Open MPI logo

Open MPI Development Mailing List Archives

  |   Home   |   Support   |   FAQ   |   all Development mailing list

Subject: Re: [OMPI devel] [OMPI svn] svn:open-mpi r19600
From: Ralph Castain (rhc_at_[hidden])
Date: 2008-09-22 15:59:37


There was a very long drawn-out discussion about this early in 2007.
Rather than rehash all that, I'll try to summarize it here. It may get
confusing - it helped a whole lot to be in a room with a whiteboard.
There were also presentations on the subject - I believe the slides
may still be in the docs repository.

Because terminology quickly gets confusing, we adopted a slightly
different one for these discussions. We talk about OMPI being a
"single cell" system - i.e., jobs executed via mpirun can only span
nodes that are reachable by that mpirun. In a typical managed
environment, a cell aligns quite well with a "cluster". In an
unmanaged environment where the user provides a hostfile, the cell
will contain all nodes specified in the hostfile.

We don't filter or abort for non-matching hostnames - if mpirun can
launch on that node, then great. What we don't support is asking
mpirun to remotely execute another mpirun on the frontend of another
cell in order to launch procs on the nodes in -that- cell, nor do we
ask mpirun to in any way manage (or even know about) any procs running
on a remote cell.

I see what you are saying about the ALPS node name. However, the field
you want to add doesn't have anything to do with accept/connect.
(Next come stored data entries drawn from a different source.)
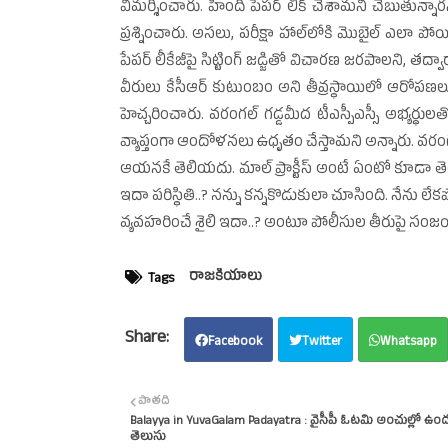
విమర్శించారు. హిందీ పేపర్‌ లీక్‌ చేశామని చెబుతున్నార
ప్రశ్నించారు. అసలు, పరీక్షా హాల్‌లోకి మొబైల్‌ ఎలా పోయి
పేపర్‌ లీకేజీపై సిట్టింగ్‌ జడ్జితో విచారణ జరపాలని, తద
వీరులు కేసీఆర్‌ కుటుంబం అని తీవ్రస్థాయిలో ఆరోపణ
హెచ్చరించారు. వరంగల్‌ గడ్డమీద టీఎస్పీఎస్సీ అభ్యర్ధులతో అ
వ్యాప్తంగా ఆందోళనలు ఉధృతం చేస్తామని అన్నారు. వరంగల
ఆయనకే తెలియదు. మాల్‌ ప్రాక్టీస్‌ అంటే ఏంటో కూ
ఇదా పరిస్థితి..? నన్ను కన్నకొడుకులా చూసింది. నేను లే
వ్యవహరించే శైలి ఇదా..? అంటూ పోలీసుల తీరుపై సంజయ్‌
రాజకీయాలు
Tags
Facebook
Twitter
Whatsapp
పాతది
Balayya in YuvaGalam Padayatra : వైసీపీ ఓటమి అంచుల్లో ఉం
తెలుసు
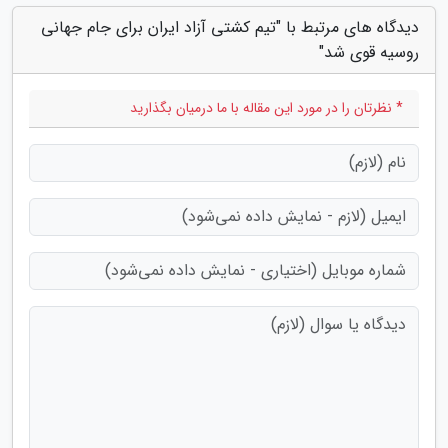
دیدگاه های مرتبط با "تیم کشتی آزاد ایران برای جام جهانی
روسیه قوی شد"
* نظرتان را در مورد این مقاله با ما درمیان بگذارید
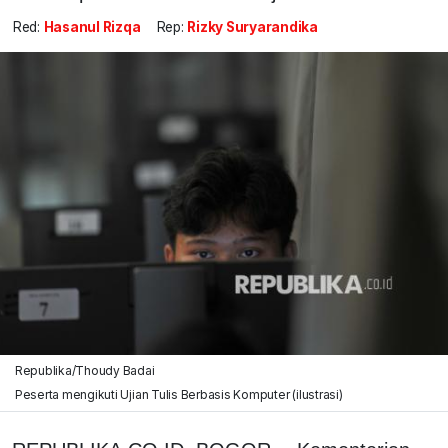
Red:
Hasanul Rizqa
Rep:
Rizky Suryarandika
Republika/Thoudy Badai
Peserta mengikuti Ujian Tulis Berbasis Komputer (ilustrasi)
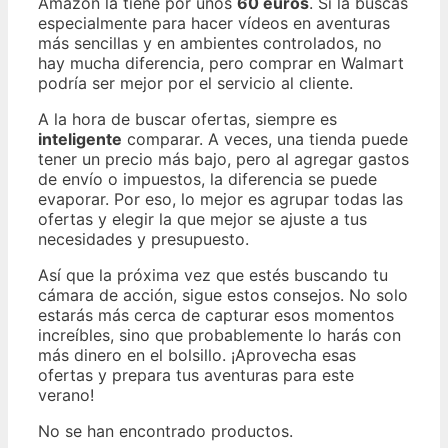
Amazon la tiene por unos
60 euros
. Si la buscas
especialmente para hacer vídeos en aventuras
más sencillas y en ambientes controlados, no
hay mucha diferencia, pero comprar en Walmart
podría ser mejor por el servicio al cliente.
A la hora de buscar ofertas, siempre es
inteligente
comparar. A veces, una tienda puede
tener un precio más bajo, pero al agregar gastos
de envío o impuestos, la diferencia se puede
evaporar. Por eso, lo mejor es agrupar todas las
ofertas y elegir la que mejor se ajuste a tus
necesidades y presupuesto.
Así que la próxima vez que estés buscando tu
cámara de acción, sigue estos consejos. No solo
estarás más cerca de capturar esos momentos
increíbles, sino que probablemente lo harás con
más dinero en el bolsillo. ¡Aprovecha esas
ofertas y prepara tus aventuras para este
verano!
No se han encontrado productos.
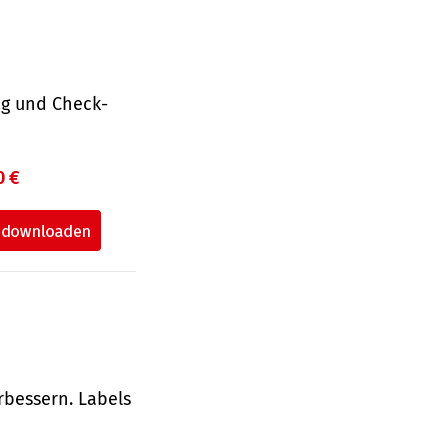
ng und Check­
0 €
rbessern. Labels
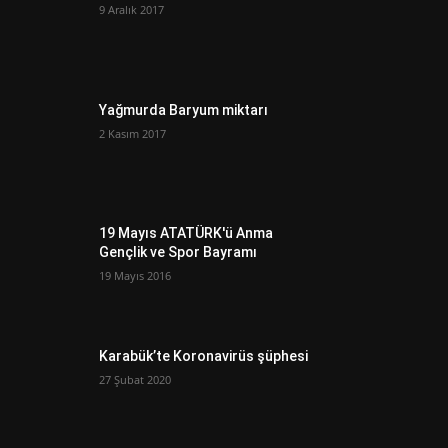
9 Aralık 2017
Yağmurda Baryum miktarı
2 Kasım 2017
19 Mayıs ATATÜRK'ü Anma
Gençlik ve Spor Bayramı
19 Mayıs 2016
Karabük’te Koronavirüs şüphesi
27 Şubat 2020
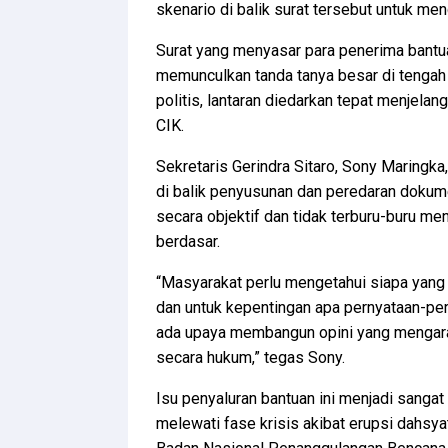
skenario di balik surat tersebut untuk meng
Surat yang menyasar para penerima bantu
memunculkan tanda tanya besar di tengah
politis, lantaran diedarkan tepat menjelang
CIK.
Sekretaris Gerindra Sitaro, Sony Maringk
di balik penyusunan dan peredaran dokumen
secara objektif dan tidak terburu-buru me
berdasar.
“Masyarakat perlu mengetahui siapa yang
dan untuk kepentingan apa pernyataan-pe
ada upaya membangun opini yang mengarah 
secara hukum,” tegas Sony.
Isu penyaluran bantuan ini menjadi sangat
melewati fase krisis akibat erupsi dahsya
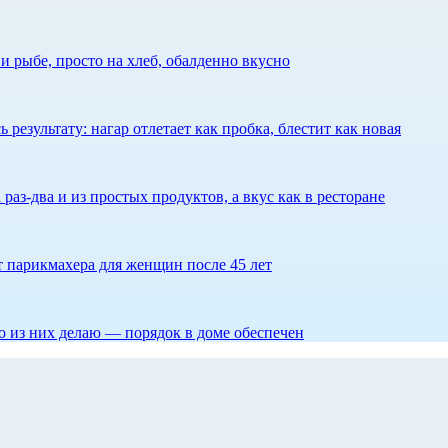
 рыбе, просто на хлеб, обалденно вкусно
результату: нагар отлетает как пробка, блестит как новая
 раз-два и из простых продуктов, а вкус как в ресторане
ет парикмахера для женщин после 45 лет
то из них делаю — порядок в доме обеспечен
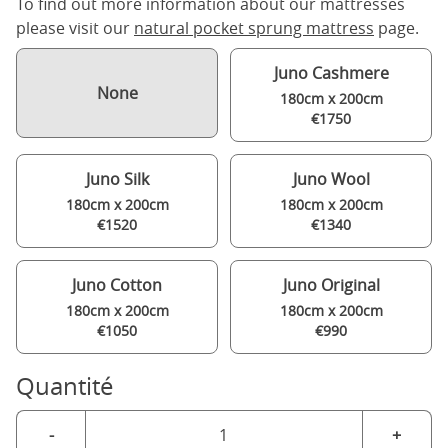
To find out more information about our mattresses
please visit our
natural pocket sprung mattress
page.
Juno Cashmere
None
180cm x 200cm
€1750
Juno Silk
Juno Wool
180cm x 200cm
180cm x 200cm
€1520
€1340
Juno Cotton
Juno Original
180cm x 200cm
180cm x 200cm
€1050
€990
Quantité
-
+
The
orte_node_t object is used solely by mpirun to keep track of the node
pool it controls - i.e., the nodes upon which it is launching jobs.
Thus, the mpirun on cluster A will have "nidNNNN" entries it got from
its allocation, and the mpirun on cluster B will have "nidNNNN"
entries it got from its allocation - but the two mpiruns will never
exchange that information, nor will the mpirun on cluster A ever have
a need to know the node entries for cluster B. Each mpirun launches
and manages procs -only- on the nodes in its own allocation.

I agree you will have issues when doing the connect/accept modex as
the nodenames are exchanged and are no longer unique in your scenario.
However, that info stays in the ompi_proc_t - it never gets
communicated to the ORTE layer as we couldn't care less down there
about the remote procs since they are under the control of a different
mpirun. So if you need to add a cluster id field for this purpose, it
needs to go in ompi_proc_t - not in the orte structures.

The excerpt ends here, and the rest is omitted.